### [Exercise goal]
In the entries that follow, the lines from the one with "Искусство геометрии" through the one with "восточного спиритуализма, который помогает" are the ones to write out, exactly and with both ends included. Nothing else should appear.

Source records:
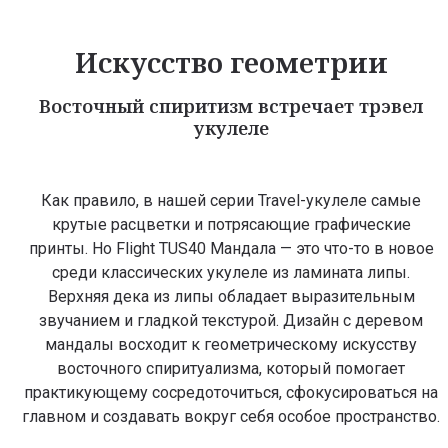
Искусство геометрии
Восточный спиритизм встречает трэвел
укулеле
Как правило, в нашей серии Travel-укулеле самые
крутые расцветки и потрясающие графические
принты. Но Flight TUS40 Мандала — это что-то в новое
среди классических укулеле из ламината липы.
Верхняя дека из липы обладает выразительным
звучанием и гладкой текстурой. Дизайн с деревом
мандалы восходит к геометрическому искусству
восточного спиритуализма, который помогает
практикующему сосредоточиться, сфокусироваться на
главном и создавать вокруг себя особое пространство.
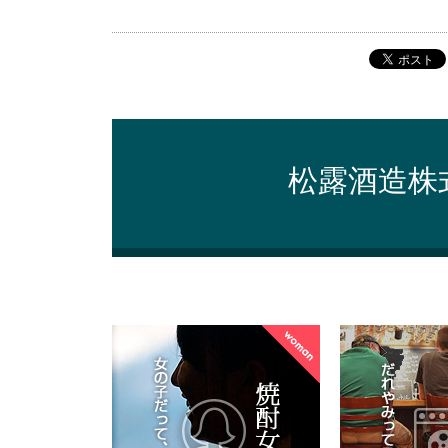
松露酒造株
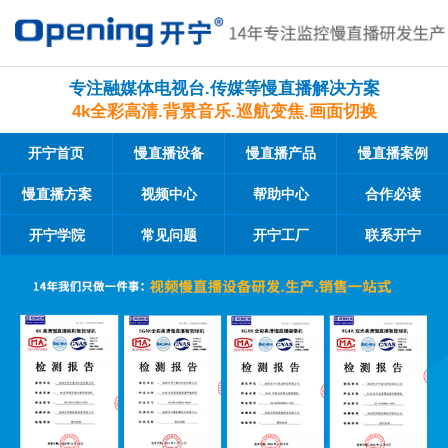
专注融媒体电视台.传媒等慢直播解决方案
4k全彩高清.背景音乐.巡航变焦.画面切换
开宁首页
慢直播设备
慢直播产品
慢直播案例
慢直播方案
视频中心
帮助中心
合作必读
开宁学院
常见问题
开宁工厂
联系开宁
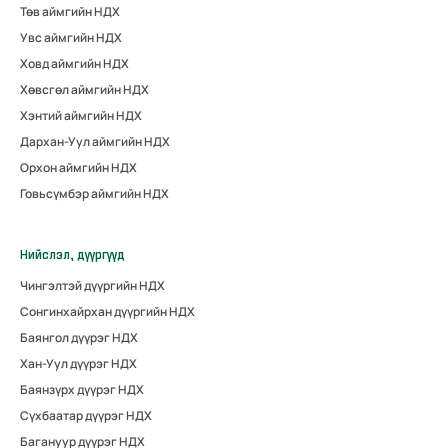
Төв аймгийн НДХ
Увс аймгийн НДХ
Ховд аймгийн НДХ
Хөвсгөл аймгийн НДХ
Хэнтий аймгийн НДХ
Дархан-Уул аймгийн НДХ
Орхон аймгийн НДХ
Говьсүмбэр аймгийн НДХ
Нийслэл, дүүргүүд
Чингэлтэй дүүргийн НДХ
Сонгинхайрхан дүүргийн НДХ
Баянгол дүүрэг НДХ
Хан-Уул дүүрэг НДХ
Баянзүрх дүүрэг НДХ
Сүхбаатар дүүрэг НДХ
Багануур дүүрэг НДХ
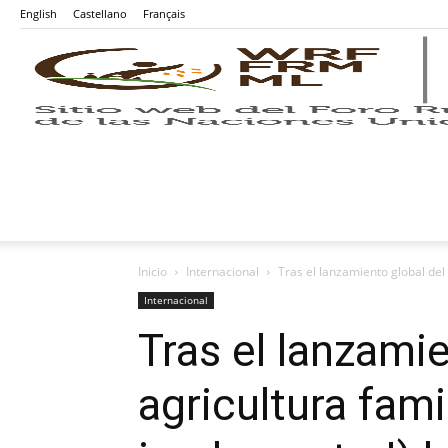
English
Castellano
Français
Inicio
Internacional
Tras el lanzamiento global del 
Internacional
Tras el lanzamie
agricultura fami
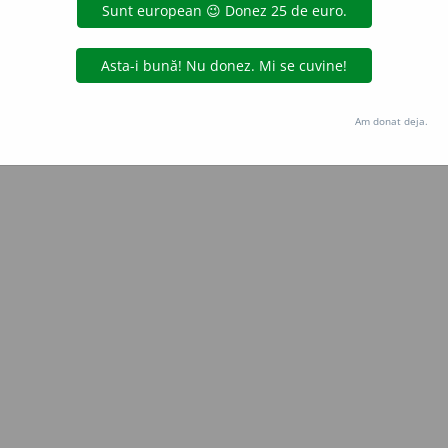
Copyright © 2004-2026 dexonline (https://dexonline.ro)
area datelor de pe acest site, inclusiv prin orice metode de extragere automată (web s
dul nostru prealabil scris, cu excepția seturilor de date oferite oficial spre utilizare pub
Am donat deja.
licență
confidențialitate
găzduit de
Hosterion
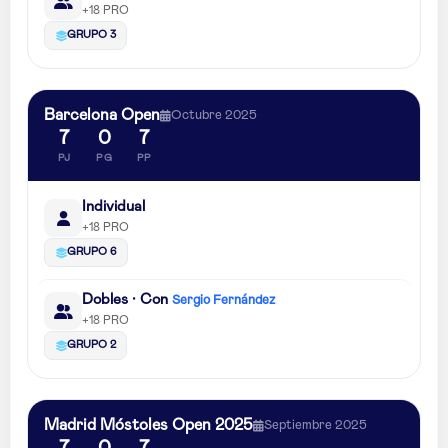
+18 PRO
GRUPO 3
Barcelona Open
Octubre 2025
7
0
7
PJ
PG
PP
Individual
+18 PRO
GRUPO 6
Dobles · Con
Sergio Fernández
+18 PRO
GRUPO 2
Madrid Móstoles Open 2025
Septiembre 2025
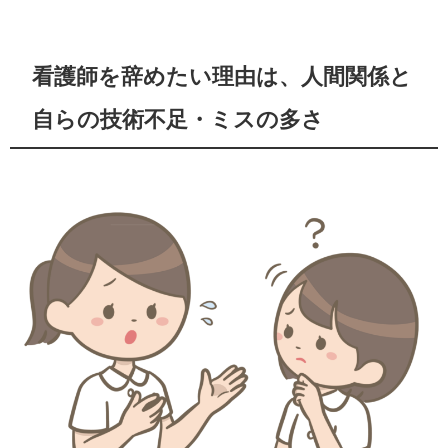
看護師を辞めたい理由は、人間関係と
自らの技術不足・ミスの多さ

--

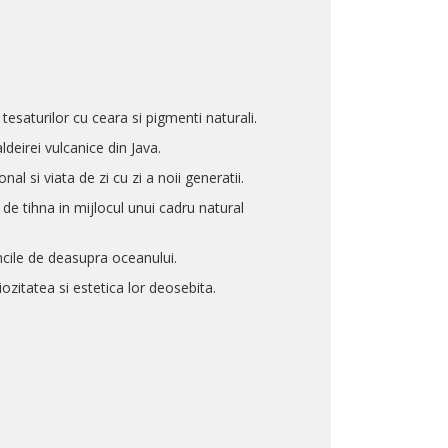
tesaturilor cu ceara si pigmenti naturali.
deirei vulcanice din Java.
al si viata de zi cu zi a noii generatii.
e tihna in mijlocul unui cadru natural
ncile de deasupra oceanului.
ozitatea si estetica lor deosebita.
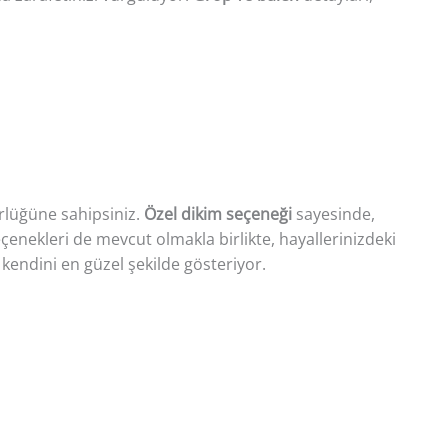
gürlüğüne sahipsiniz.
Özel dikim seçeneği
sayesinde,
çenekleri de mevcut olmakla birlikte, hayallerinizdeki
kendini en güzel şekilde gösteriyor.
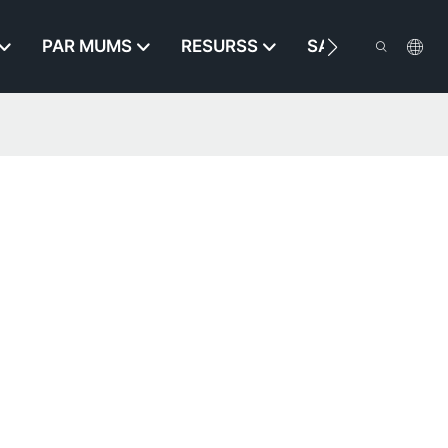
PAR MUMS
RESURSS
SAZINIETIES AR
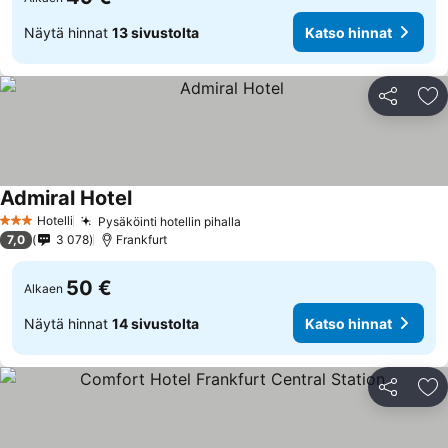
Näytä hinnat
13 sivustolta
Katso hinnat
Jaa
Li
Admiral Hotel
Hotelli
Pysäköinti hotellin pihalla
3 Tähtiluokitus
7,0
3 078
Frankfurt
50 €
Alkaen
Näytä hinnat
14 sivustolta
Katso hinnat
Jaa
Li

### [Result for this exercise]
Искусство геометрии
Восточный спиритизм встречает трэвел
укулеле
Как правило, в нашей серии Travel-укулеле самые
крутые расцветки и потрясающие графические
принты. Но Flight TUS40 Мандала — это что-то в новое
среди классических укулеле из ламината липы.
Верхняя дека из липы обладает выразительным
звучанием и гладкой текстурой. Дизайн с деревом
мандалы восходит к геометрическому искусству
восточного спиритуализма, который помогает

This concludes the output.